Le chercheur Marcel Fournier, dépoussiérant depuis plus de quarante ans les vieux registres d’Amérique et d’outre-mer, nous retrace le destin de 396 de ces déportés à l’aide de courtes notices biographiques dans la seconde partie de l’ouvrage.
On y apprend :
– qu’une bonne majorité d’entre eux s’engagent comme domestiques ou journaliers auprès du gouverneur ou des habitantes, ou dégotent un boulot au chantier naval ou aux Forges du Saint-Maurice. Plusieurs dizaines de ces exilés vont aussi s’intégrer aux Compagnies franches de la marine;
– que la quasi-totalité des faux-sauniers sont célibataires (une quinzaine seulement sont mariés et très peu d’entre eux parviendront à faire venir leur famille en Amérique);
– que près de la moitié réussira à retourner en France, soit clandestinement (par une embarcation ou en fuyant vers les colonies anglaises) ou en obtenant une lettre de révocation de la condamnation (pour incapacité, pour infirmité ou même pour cause de folie);
– qu’une bonne partie d’entre eux, toutefois, entreprennent après quelques années de « s’installer », faisant l’acquisition d’une terre ou d’une auberge. Cent vingt-trois vont se marier, quatre-vingt-sept auront des enfants et, de ce nombre, cinquante-neuf ont laissé une descendance patronymique jusqu’à ce jour : Chaput, Massé, Pétrin, Pineau, Philippon, Loignon, …
Ils viennent d’un peu partout en France, apprenons-nous au chapitre « Quelques données sociodémographiques » : de Dieppe, de Rouen, de Grenoble, du Pays de la Loire, en particulier, « foyer de la contrebande du sel ».
On retient aussi qu’une dizaine de ces faux-sauniers qui ont, entre autres, pour nom Gilbert, Voyer, Poirier et Leduc dit « Duracuir », vont contribuer à cette colonisation de la Beauce qui s’amorce, « cette voie de passage entre la Nouvelle-France et la Nouvelle-Angleterre » à la fin des années 1730.
Souvenons-nous, de plus, que la traversée vers l’Amérique n’est toujours pas une sinécure en ce milieu du XVIIIe siècle : plus de 29% des déportés doivent être hospitalisés à l’Hôtel-Dieu de Québec à leur arrivée.

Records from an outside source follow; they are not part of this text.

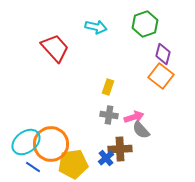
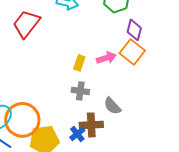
red trapezoid: (55, 48) -> (26, 24), turned -100
pink arrow: (134, 117) -> (106, 58), moved

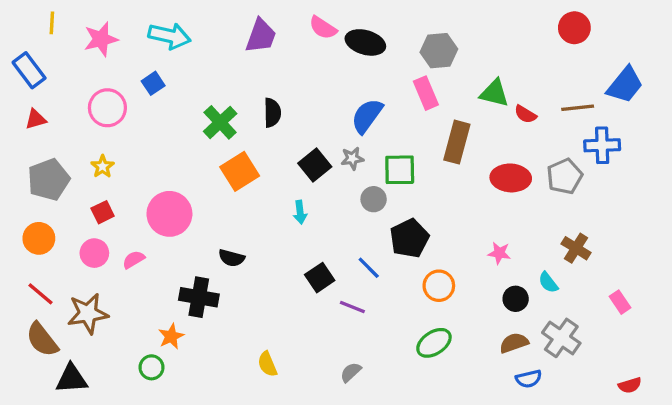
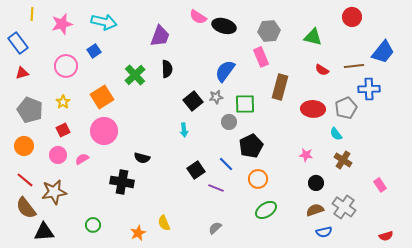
purple trapezoid: (261, 36) -> (160, 36), moved
green triangle: (494, 93) -> (313, 37), moved
orange square: (240, 171) -> (102, 97), moved
gray pentagon: (49, 180) -> (30, 110), turned -30
brown cross: (576, 248) -> (343, 160), moved
cyan semicircle: (548, 282) -> (336, 134), moved
orange circle: (439, 286) -> (258, 179), moved
orange star: (171, 336) -> (138, 233), moved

Un succès, finalement, cette migration contrainte ? Le bilan s’avère mitigé. L’enthousiasme initial s’essouffle alors qu’il devient de plus en plus difficile de placer les exilés et la Guerre de succession d’Autriche, après 1743, va interrompre définitivement la migration. Les échecs seront plus nombreux que les réussites et la contribution au peuplement définitivement minime.
Ne dédaignons tout de même pas cet apport « d’insoumis » à notre héritage généalogique.
– Christian Vachon (Pantoute), 23 juillet 2023
Faux-sauniers et contrebandiers de France déportés au Canada, 1730-1743
Entre 1730 et 1743, quelque 900 Français ont été déportés en Nouvelle-France sur les ordres du roi pour des crimes reliés au faux saunage ou à la contrebande de matières interdites en France. Les archives canadiennes permettent de retrouver les noms d’environ 400 faux-sauniers et contrebandiers qui ont séjourné au Canada au milieu du 18e siècle. Si la majorité est rentrée clandestinement en France, 128 individus ont fondé une famille en Nouvelle-France devenant ainsi les ancêtres de milliers de Québécois. Ce livre relate l’histoire de ces contrebandiers du sel depuis leur naissance en France, leur incarcération et leur parcours au Canada, à travers 396 notices biographiques.